Last week I attended a training in community organizing. Among the qualities of a good leader they included “has come to terms with their own mortality.” I’m still not sure why they included that but I have been pondering it. What does it mean to have come to terms with my own mortality? I think perhaps it means to be at peace with myself and with God, to let go of the hurts and the regrets and allow myself to celebrate the joys and the fortitude, the strengths and the beauty that I have experienced, so that if I were to die unexpectedly today it would be enough. The regrets outbalanced by the gratitude.

Often our regrets are fueled by expectations that have not been fulfilled. Our culture fills us with wants – we want a deep satisfying romantic relationship; we want a beautiful house; we want a high status job; we want a better car; we want the latest smart gadgets; we want the bigger and the better. It is as though we really believe that “he who dies with the most toys wins,” or that if we haven’t had a dynamic career or a life-long relationship we are not really good enough.
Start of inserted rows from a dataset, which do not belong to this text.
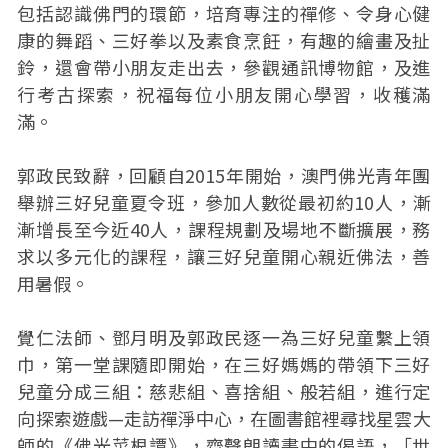
包括認識佛門的環節，培育專注的禪修、令身心健
康的舞蹈、三好拳以及素食烹飪，有趣的繪畫及扯
鈴，還會帶小朋友走出去，參觀通訊博物館，及進
行考古探索，祝福每位小朋友開心學習，收穫滿
滿。
郭政民致辭，回顧自2015年開始，澳門佛光青年團
舉辦三好兒童夏令班，參加人數從最初約10人，漸
漸增長至今近40人，課程規劃及場地不斷擴展，務
求以多元化的課程，讓三好兒童開心親近佛法，善
用暑假。
覺仁法師、鄧月明及郭政民逐一為三好兒童繫上領
巾，第一堂課隨即開始，在三好媽媽的帶領下三好
兒童分成三組：慈悲組、喜捨組、般若組，進行定
向探索遊戲—走訪禪淨中心，在圖書館裡尋找星雲大
師的《佛光菜根譚》，齊聲朗讀書中的偈語，「世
Sometimes our regrets are tied to what appear to be mistakes that we made, forgetting that God takes mistakes and brings resurrection.
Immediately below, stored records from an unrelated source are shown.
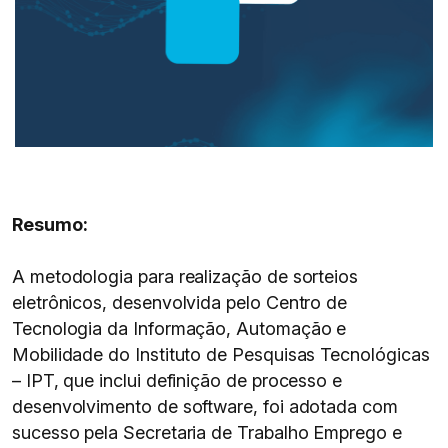
Resumo:
A metodologia para realização de sorteios
eletrônicos, desenvolvida pelo Centro de
Tecnologia da Informação, Automação e
Mobilidade do Instituto de Pesquisas Tecnológicas
– IPT, que inclui definição de processo e
desenvolvimento de software, foi adotada com
sucesso pela Secretaria de Trabalho Emprego e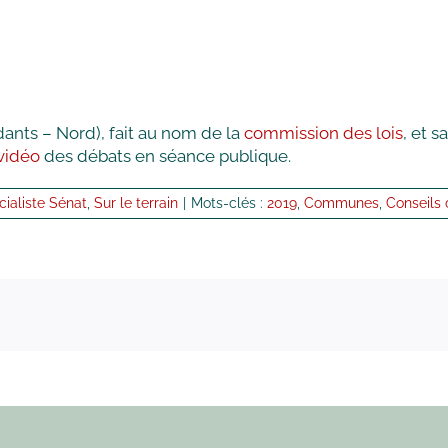
ants – Nord), fait au nom de la
commission des lois
, et s
vidéo
des débats en séance publique.
ialiste Sénat
,
Sur le terrain
|
Mots-clés :
2019
,
Communes
,
Conseils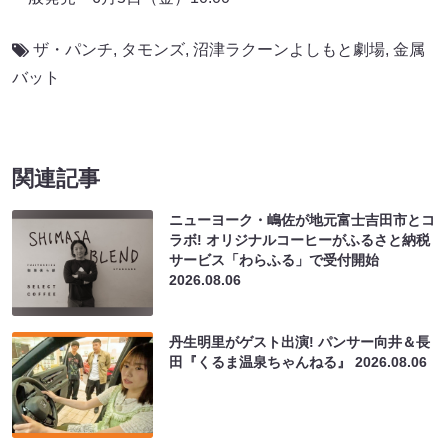
ザ・パンチ
,
タモンズ
,
沼津ラクーンよしもと劇場
,
金属
バット
関連記事
ニューヨーク・嶋佐が地元富士吉田市とコ
ラボ! オリジナルコーヒーがふるさと納税
サービス「わらふる」で受付開始
2026.08.06
丹生明里がゲスト出演! パンサー向井＆長
田『くるま温泉ちゃんねる』
2026.08.06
For God loves us, each one of us. God is not actually that concerned about careers or relationships or bank accounts or possessions. God will make sure we have those to the extent that it will help us play our part in the reign of God, but she is far more concerned about our flourishing both as individuals and as an important part of the ecosystem that makes up this planet and the whole cosmos. God’s deep love for us is what makes it enough because that is our primary relationship; that is the holding place of the soul which will continue right through the barrier of death.

I imagine that when Simeon held Jesus he had a deep sense of “Yes.” A deep sense of knowing that everything was going to be ok. I don’t think his response was one of an ambition fulfilled, but of knowing for sure that God’s love was being fulfilled in the promised Messiah. It was a deep knowledge of God’s love which enabled him to say, it is enough. “Lord, you now have set your servant free to go in peace as you have promised.”
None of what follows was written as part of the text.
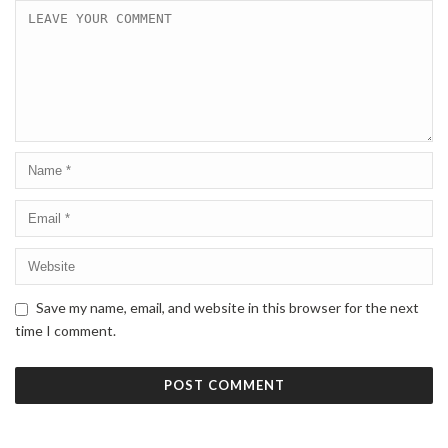
Save my name, email, and website in this browser for the next
time I comment.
It was not an intellectual knowledge of God’s love but a visceral one; one which he felt in his gut. I want that for each of us; that knowledge of God’s love which is not a head knowing but a deep in your belly, in your cells kind of knowing. I don’t have it all the time but I have it more often than I used to. For many years I only knew that God loved me – I didn’t KNOW that God loved me. Healing is coming to know God’s love through and through, because once we know his love like that there is no longer any sense of separation; we are one with the divine.

I wish I could tell you exactly how to get from here to there; from your current experience of God’s love to an experience which meets your deepest needs. I can’t. But I do believe that Jesus meant it when he said “Seek and ye shall find” and I believe that God’s desire is for each of us to know and relax into her love. And I suspect that we can cultivate in ourselves an awareness of God’s love just as we can cultivate the knowledge of God’s peace.

Then we will be able to say with Simeon, “Lord, you now have set your servant free to go in peace as you have promised; For these eyes of mine have seen the Savior.”